## Task directions
When you return the lines below, go from the first through the line with "SICHER BESTELLEN", keep them exact, and leave out every picture.

## Source information
- - - - - - -

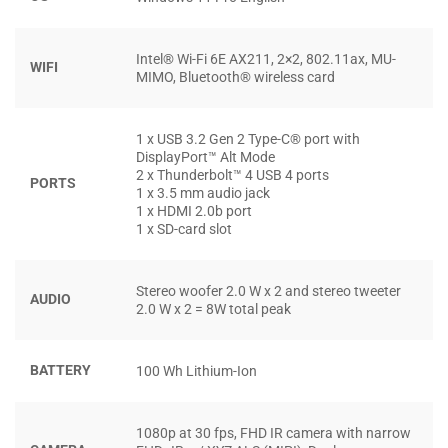
Intel® Wi-Fi 6E AX211, 2×2, 802.11ax, MU-
WIFI
MIMO, Bluetooth® wireless card
1 x USB 3.2 Gen 2 Type-C® port with
DisplayPort™ Alt Mode
2 x Thunderbolt™ 4 USB 4 ports
PORTS
1 x 3.5 mm audio jack
1 x HDMI 2.0b port
1 x SD-card slot
Bên cạnh chất lượng hiển thị, màn hình của
Dell Precision
Stereo woofer 2.0 W x 2 and stereo tweeter
5680
còn được trang bị công nghệ
Anti-Glare chống chói
AUDIO
2.0 W x 2 = 8W total peak
và góc nhìn rộng, giúp duy trì hình ảnh sắc nét ở mọi điều
kiện ánh sáng. Tích hợp
IR Camera hỗ trợ Windows Hello
BATTERY
100 Wh Lithium-Ion
cho phép đăng nhập bằng khuôn mặt nhanh chóng và an
toàn, gia tăng tính bảo mật. Sự kết hợp giữa độ chuẩn
màu, độ sáng cao và tính năng hiện đại khiến chiếc máy
1080p at 30 fps, FHD IR camera with narrow
trạm di động này trở thành công cụ đáng tin cậy cho các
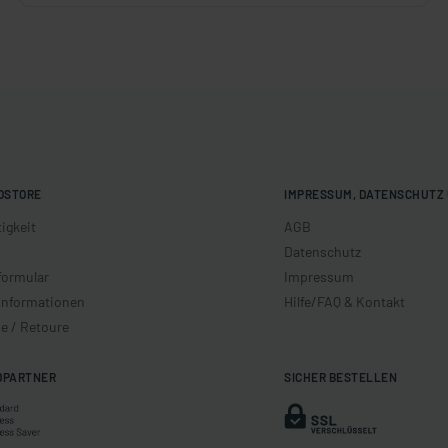
OSTORE
IMPRESSUM, DATENSCHUTZ 
igkeit
AGB
Datenschutz
formular
Impressum
informationen
Hilfe/FAQ & Kontakt
e / Retoure
DPARTNER
SICHER BESTELLEN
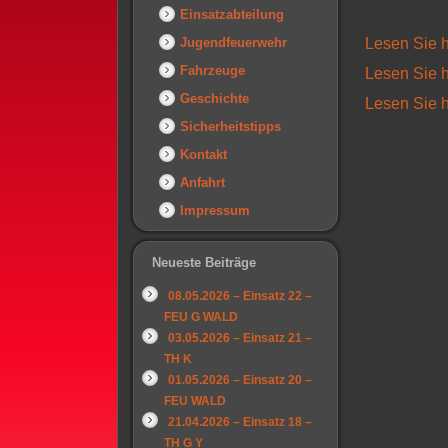
Einsatzabteilung
Jugendfeuerwehr
Lesen Sie h
Fahrzeuge
Lesen Sie h
Geschichte
Lesen Sie h
Sicherheitstipps
Kontakt
Anfahrt
Impressum
Neueste Beiträge
08.05.2026 – Einsatz 22 –
FEU G WALD
03.05.2026 – Einsatz 21 –
TH K
01.05.2026 – Einsatz 20 –
FEU WALD
21.04.2026 – Einsatz 18 –
TH G Y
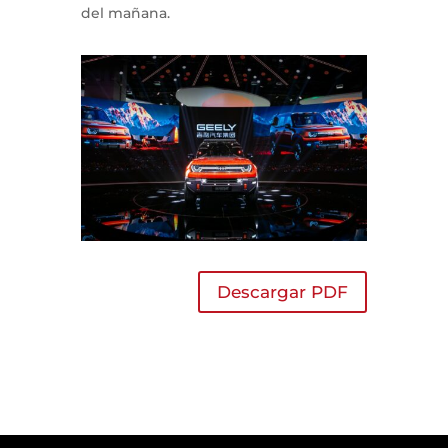
del mañana.
Descargar PDF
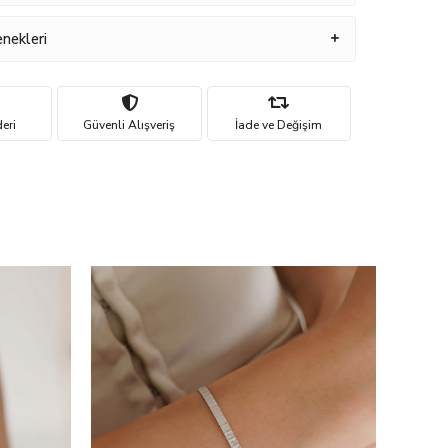
nekleri
eri
Güvenli Alışveriş
İade ve Değişim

- - - - - - -

## Task output
Intel® Wi-Fi 6E AX211, 2×2, 802.11ax, MU-
WIFI
MIMO, Bluetooth® wireless card
1 x USB 3.2 Gen 2 Type-C® port with
DisplayPort™ Alt Mode
2 x Thunderbolt™ 4 USB 4 ports
PORTS
1 x 3.5 mm audio jack
1 x HDMI 2.0b port
1 x SD-card slot
Bên cạnh chất lượng hiển thị, màn hình của
Dell Precision
Stereo woofer 2.0 W x 2 and stereo tweeter
5680
còn được trang bị công nghệ
Anti-Glare chống chói
AUDIO
2.0 W x 2 = 8W total peak
và góc nhìn rộng, giúp duy trì hình ảnh sắc nét ở mọi điều
kiện ánh sáng. Tích hợp
IR Camera hỗ trợ Windows Hello
BATTERY
100 Wh Lithium-Ion
cho phép đăng nhập bằng khuôn mặt nhanh chóng và an
toàn, gia tăng tính bảo mật. Sự kết hợp giữa độ chuẩn
màu, độ sáng cao và tính năng hiện đại khiến chiếc máy
1080p at 30 fps, FHD IR camera with narrow
trạm di động này trở thành công cụ đáng tin cậy cho các
OSTORE
IMPRESSUM, DATENSCHUTZ 
igkeit
AGB
Datenschutz
formular
Impressum
informationen
Hilfe/FAQ & Kontakt
e / Retoure
DPARTNER
SICHER BESTELLEN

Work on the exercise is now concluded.